2. Neonates with UTIs are admitted to the hospital for initial IV management, which commonly includes ampicillin and gentamicin.
3. Toxic-appearing children with high fever and children with dehydration should also be admitted to the hospital for initial IV antibiotics and hydration. Patients can be transitioned to oral antibiotics once the child has shown clinical improvement and sensitivities are available.
4. Duration of treatment for cystitis is usually 7–10 days, and for pyelonephritis, 14 days.
Review Test
1. A 3-week-old uncircumcised male infant presents with a 2-day history of very poor feeding.

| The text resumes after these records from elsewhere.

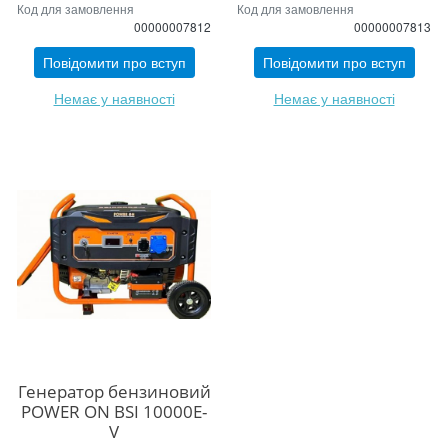
Код для замовлення
Код для замовлення
00000007812
00000007813
Повідомити про вступ
Повідомити про вступ
Немає у наявності
Немає у наявності
Генератор бензиновий
POWER ON BSI 10000E-
V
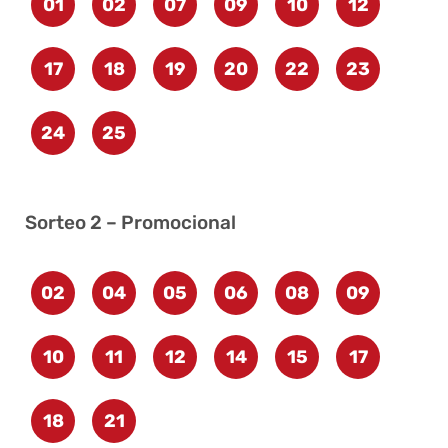
01
02
07
09
10
12
17
18
19
20
22
23
24
25
Sorteo 2 – Promocional
02
04
05
06
08
09
10
11
12
14
15
17
18
21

He now takes only 1 oz of formula every 3 hours, instead of the usual 2–3 oz. The parents state that their son has become increasingly irritable, and they deny fever, vomiting, or other symptoms. You perform a laboratory evaluation to look for evidence of infection. A urinalysis demonstrates 25–50 white blood cells per high-power field. You suspect that the infant has a urinary tract infection (UTI). Which of the following statements regarding UTI in this infant is correct?
A. There would be no significant difference in his risk of UTI had he been circumcised.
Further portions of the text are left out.